O condomínio era bonito, sua entrada, o portal, fica em um ponto alto, semi-conservado pela boa sorte de ter sido pouco atingido. Porém, quando olhasse além, onde deveria haver uma área de convivência, um lago e um espaço de interação dos moradores do condomínio, há apenas um imenso lamaçal. Suas medidas são quilométricas, assustadoras.

Então, nosso grupo fica sabendo que aquilo era apenas um aperitivo do que aconteceu ali. Toda a área de convivência cedeu, foi destruída pela chuva forte e enxurradas.

O condomínio foi praticamente varrido do mapa. Poucas casas deixam rastros. É possível contar nos dedos quantas ficaram de pé. E nessas poucas, pessoas narcotizadas pelo choque do evento e pela intensa dor que não são capazes de compreender, até o momento.

Nenhum morador das áreas atingidas consegue demonstrar dor. Os sobreviventes contam como foi retirar da lama o corpo de seu melhor amigo ou de seu filho. A diretora da escola infantil relata as mortes de pais e mães de alunos. Relata a morte da cozinheira da escola. E de boa parte dos alunos. Seu rosto, tenta disfarçar a expressão. As palavras travam, se misturam e saem querendo fingir não ter conotação. É a expressão mais intensa da dor; querer transparecer da forma desesperada a mentira que quer acreditar da forma mais sincera.

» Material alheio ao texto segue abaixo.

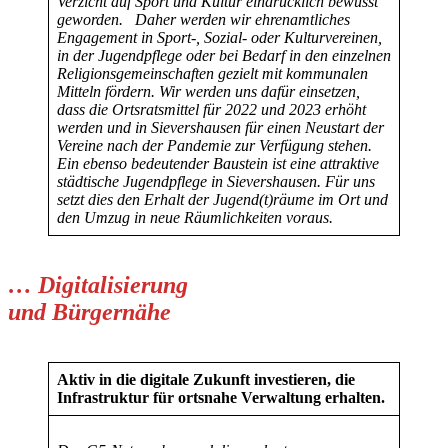
Verzicht auf Sport und Kultur eindrücklich bewusst
geworden.
Daher werden wir ehrenamtliches
Engagement in Sport-, Sozial- oder Kulturvereinen,
in der Jugendpflege oder bei Bedarf in den einzelnen
Religionsgemeinschaften gezielt mit kommunalen
Mitteln fördern. Wir werden uns dafür einsetzen,
dass die Ortsratsmittel für 2022 und 2023 erhöht
werden und in Sievershausen für einen Neustart der
Vereine nach der Pandemie zur Verfügung stehen.
Ein ebenso bedeutender Baustein ist eine attraktive
städtische Jugendpflege in Sievershausen. Für uns
setzt dies den Erhalt der Jugend(t)räume im Ort und
den Umzug in neue Räumlichkeiten voraus.
… Digitalisierung
und Bürgernähe
Aktiv in die digitale Zukunft investieren, die
Infrastruktur für ortsnahe Verwaltung erhalten.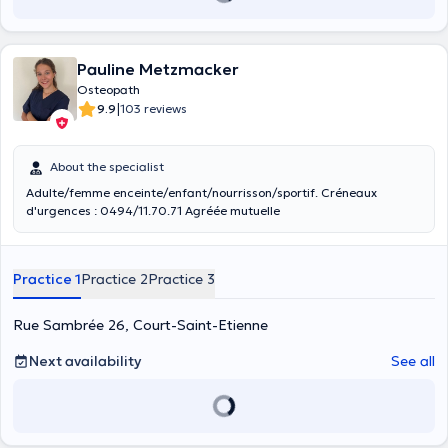
Pauline Metzmacker
Osteopath
|
9.9
103 reviews
About the specialist
Adulte/femme enceinte/enfant/nourrisson/sportif. Créneaux
d'urgences : 0494/11.70.71 Agréée mutuelle
Practice 1
Practice 2
Practice 3
Rue Sambrée 26, Court-Saint-Etienne
Next availability
See all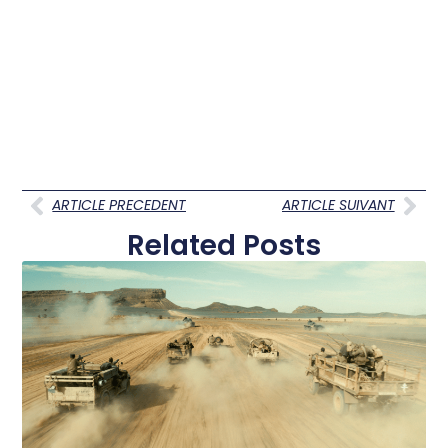
ARTICLE PRECEDENT
ARTICLE SUIVANT
Related Posts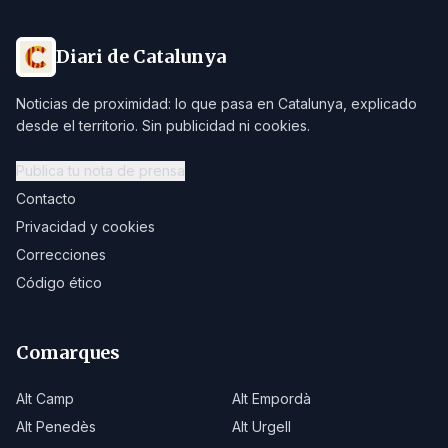
Diari de Catalunya
Noticias de proximidad: lo que pasa en Catalunya, explicado
desde el territorio. Sin publicidad ni cookies.
Publica tu nota de prensa
Contacto
Privacidad y cookies
Correcciones
Código ético
Comarques
Alt Camp
Alt Empordà
Alt Penedès
Alt Urgell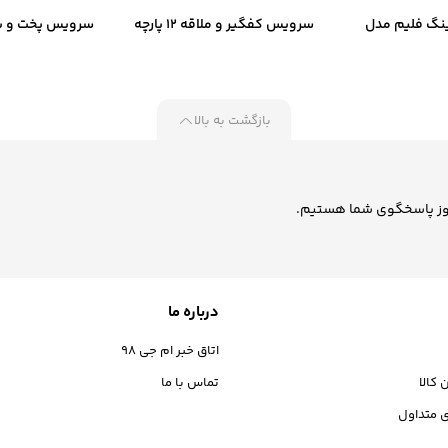
نگ فلیم مدل
سرویس کفگیر و ملاقه 12 پارچه
سرویس پخت و پز
D
کیچن‌ وار ست کد B-2055
کاریو
بازگشت به بالا
درباره ما
اتاق خبر ام جی 98
 کالا
تماس با ما
 متداول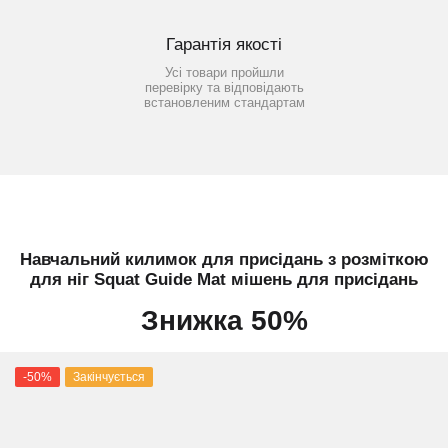
Гарантія якості
Усі товари пройшли
перевірку та відповідають
встановленим стандартам
Навчальний килимок для присідань з розміткою
для ніг Squat Guide Mat мішень для присідань
Знижка 50%
-50%
Закінчується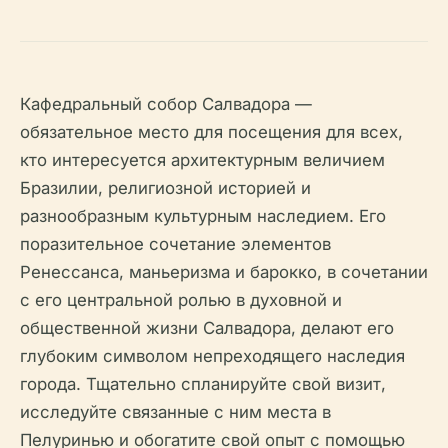
Кафедральный собор Салвадора —
обязательное место для посещения для всех,
кто интересуется архитектурным величием
Бразилии, религиозной историей и
разнообразным культурным наследием. Его
поразительное сочетание элементов
Ренессанса, маньеризма и барокко, в сочетании
с его центральной ролью в духовной и
общественной жизни Салвадора, делают его
глубоким символом непреходящего наследия
города. Тщательно спланируйте свой визит,
исследуйте связанные с ним места в
Пелуринью и обогатите свой опыт с помощью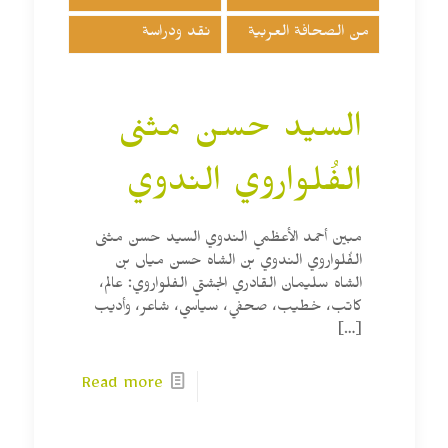
من الصحافة العربية
نقد ودراسة
السيد حسن مثنى
الفُلواروي الندوي
مبين أحمد الأعظمي الندوي السيد حسن مثنى
الفُلواروي الندوي بن الشاه حسن مياں بن
الشاه سليمان القادري الجشتي الفلواروي: عالم،
كاتب، خطيب، صحفي، سياسي، شاعر، وأديب
[…]
Read more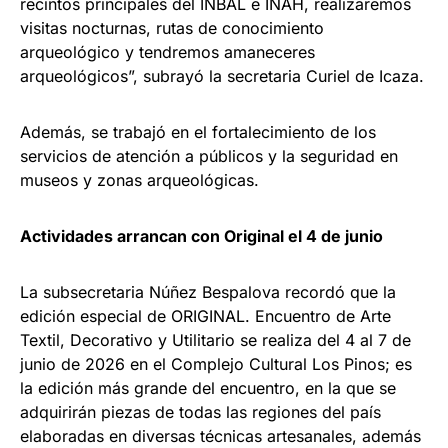
recintos principales del INBAL e INAH, realizaremos
visitas nocturnas, rutas de conocimiento
arqueológico y tendremos amaneceres
arqueológicos”, subrayó la secretaria Curiel de Icaza.
Además, se trabajó en el fortalecimiento de los
servicios de atención a públicos y la seguridad en
museos y zonas arqueológicas.
Actividades arrancan con Original el 4 de junio
La subsecretaria Núñez Bespalova recordó que la
edición especial de ORIGINAL. Encuentro de Arte
Textil, Decorativo y Utilitario se realiza del 4 al 7 de
junio de 2026 en el Complejo Cultural Los Pinos; es
la edición más grande del encuentro, en la que se
adquirirán piezas de todas las regiones del país
elaboradas en diversas técnicas artesanales, además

Os moradores não possuem noção de tudo que envolve o ocorrido. Alguns preferem culpar o aquecimento global. Outros dizem que é mera manifestação da natureza. Outros dizem que é castigo. Os mais simples têm medo de pensar nisso. Só querem reconstruir e viver nesse pedaço de chão que se acostumaram a chamar de lar.

A verdade mais intensa saiu dos lábios de um lavrador local, Israel Patrício, que perdeu seu trabalho e todo o investimento que havia feito num pedaço de terra, para mudar sua vida. Para ele, “Em qualquer lugar há perigo. Aqui foi a chuva. No Rio, poderia ser um maremoto, um tufão. Em outro lugar, terremoto ou quem sabe um incêndio. Mas a única coisa que podemos confiar é em Deus, pois nessa terra, jamais podemos saber do momento seguinte”.

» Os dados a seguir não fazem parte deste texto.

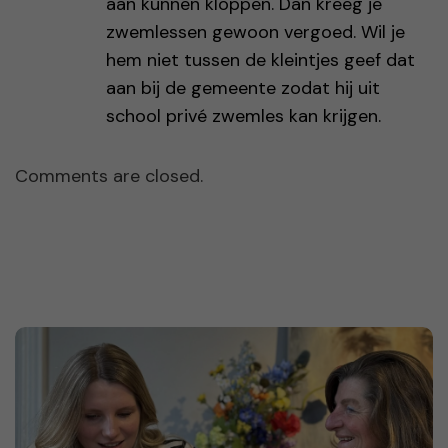
aan kunnen kloppen. Dan kreeg je
zwemlessen gewoon vergoed. Wil je
hem niet tussen de kleintjes geef dat
aan bij de gemeente zodat hij uit
school privé zwemles kan krijgen.
Comments are closed.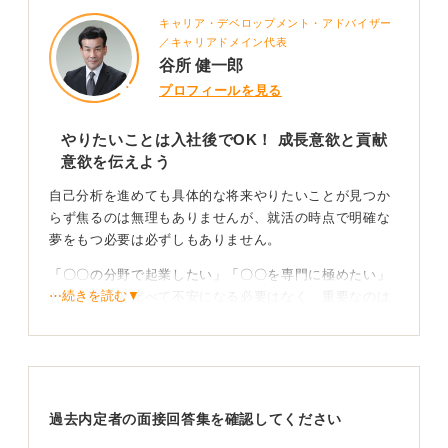
キャリア・デベロップメント・アドバイザー
／キャリアドメイン代表
谷所 健一郎
プロフィールを見る
やりたいことは入社後でOK！ 成長意欲と貢献
意欲を伝えよう
自己分析を進めても具体的な将来やりたいことが見つか
らず焦るのは無理もありませんが、就活の時点で明確な
夢をもつ必要は必ずしもありません。
「〇〇の分野で起業したい」「〇〇を専門に極めたい」
⋯続きを読む▼
という友人と比べて不安になる必要はなく、重要なのは
成長意欲と企業との接点について説得力を持って伝える
ことです。
私が支援した学生のなかにも就活時はやりたいことが明
確でなくとも、入社後に具体的な業務に取組むなかで本
過去内定者の面接回答集を確認してください
当にやりたいことを見つけ活躍している事例が多くあり
ます。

Ainda temos muito para ver. Mas a sensação de todo o grupo é que tudo está muito pior do que poderíamos imaginar. Não num aspecto de mortes e do desastre. Essa dimensão é mensurável, até, pelos meios de comunicação. Porém, o aspecto social e moral de Teresópolis está intensamente conturbado. Há questões políticas que levam a pura negligência e conduta antiética. Há 3 mil crianças em abrigos apenas em Teresópolis e serão jogadas ao Deus dará da burocracia política de uma cidade que resolveu que o Cooper na serra não atingida é mais importante.

Há muito amor e solidariedade do Brasil. Mas as pessoas boas têm tido que se esforçar em dobro aqui. Infelizmente, o mal não está quando os maus falam, mas quando os bons se calam. E os bons precisam de muito apoio para falar aqui.